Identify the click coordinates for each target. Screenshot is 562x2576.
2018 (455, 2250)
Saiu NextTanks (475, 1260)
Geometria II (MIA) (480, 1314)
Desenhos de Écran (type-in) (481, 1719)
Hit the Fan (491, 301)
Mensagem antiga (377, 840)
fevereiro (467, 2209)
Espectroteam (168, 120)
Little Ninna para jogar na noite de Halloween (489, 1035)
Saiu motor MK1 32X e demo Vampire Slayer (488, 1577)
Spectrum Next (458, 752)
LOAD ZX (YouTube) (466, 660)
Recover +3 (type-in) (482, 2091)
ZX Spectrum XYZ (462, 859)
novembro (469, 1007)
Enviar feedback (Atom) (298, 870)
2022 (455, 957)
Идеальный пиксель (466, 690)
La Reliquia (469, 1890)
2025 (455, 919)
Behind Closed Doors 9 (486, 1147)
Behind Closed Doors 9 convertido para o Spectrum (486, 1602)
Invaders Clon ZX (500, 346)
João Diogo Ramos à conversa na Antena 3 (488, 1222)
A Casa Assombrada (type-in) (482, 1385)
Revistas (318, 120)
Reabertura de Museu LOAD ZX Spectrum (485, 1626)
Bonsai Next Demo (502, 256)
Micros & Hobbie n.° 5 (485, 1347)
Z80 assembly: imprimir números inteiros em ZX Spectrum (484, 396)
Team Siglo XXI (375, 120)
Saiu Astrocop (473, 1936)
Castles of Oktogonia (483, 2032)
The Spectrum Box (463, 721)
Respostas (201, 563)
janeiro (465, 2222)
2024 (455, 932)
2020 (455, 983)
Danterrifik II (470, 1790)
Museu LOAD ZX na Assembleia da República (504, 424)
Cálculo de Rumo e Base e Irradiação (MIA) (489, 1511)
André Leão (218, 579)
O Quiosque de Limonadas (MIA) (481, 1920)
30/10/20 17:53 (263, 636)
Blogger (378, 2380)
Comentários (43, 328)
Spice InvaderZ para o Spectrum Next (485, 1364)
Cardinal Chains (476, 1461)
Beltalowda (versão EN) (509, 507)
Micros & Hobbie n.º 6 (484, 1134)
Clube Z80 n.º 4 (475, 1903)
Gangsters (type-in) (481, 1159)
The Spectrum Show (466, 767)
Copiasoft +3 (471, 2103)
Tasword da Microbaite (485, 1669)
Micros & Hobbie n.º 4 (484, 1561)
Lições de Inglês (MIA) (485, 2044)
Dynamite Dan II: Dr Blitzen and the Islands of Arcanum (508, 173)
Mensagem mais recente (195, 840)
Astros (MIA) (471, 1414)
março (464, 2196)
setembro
+-------+
## TASK DESCRIPTION
Print the line containing "The Spectrum Box (463, 721)", then every line after it through the last line of the records, each exactly as written; nothing else belongs in the answer.

## FINISHED EXERCISE
The Spectrum Box (463, 721)
Respostas (201, 563)
janeiro (465, 2222)
2024 (455, 932)
2020 (455, 983)
Danterrifik II (470, 1790)
Museu LOAD ZX na Assembleia da República (504, 424)
Cálculo de Rumo e Base e Irradiação (MIA) (489, 1511)
André Leão (218, 579)
O Quiosque de Limonadas (MIA) (481, 1920)
30/10/20 17:53 (263, 636)
Blogger (378, 2380)
Comentários (43, 328)
Spice InvaderZ para o Spectrum Next (485, 1364)
Cardinal Chains (476, 1461)
Beltalowda (versão EN) (509, 507)
Micros & Hobbie n.º 6 (484, 1134)
Clube Z80 n.º 4 (475, 1903)
Gangsters (type-in) (481, 1159)
The Spectrum Show (466, 767)
Copiasoft +3 (471, 2103)
Tasword da Microbaite (485, 1669)
Micros & Hobbie n.º 4 (484, 1561)
Lições de Inglês (MIA) (485, 2044)
Dynamite Dan II: Dr Blitzen and the Islands of Arcanum (508, 173)
Mensagem mais recente (195, 840)
Astros (MIA) (471, 1414)
março (464, 2196)
setembro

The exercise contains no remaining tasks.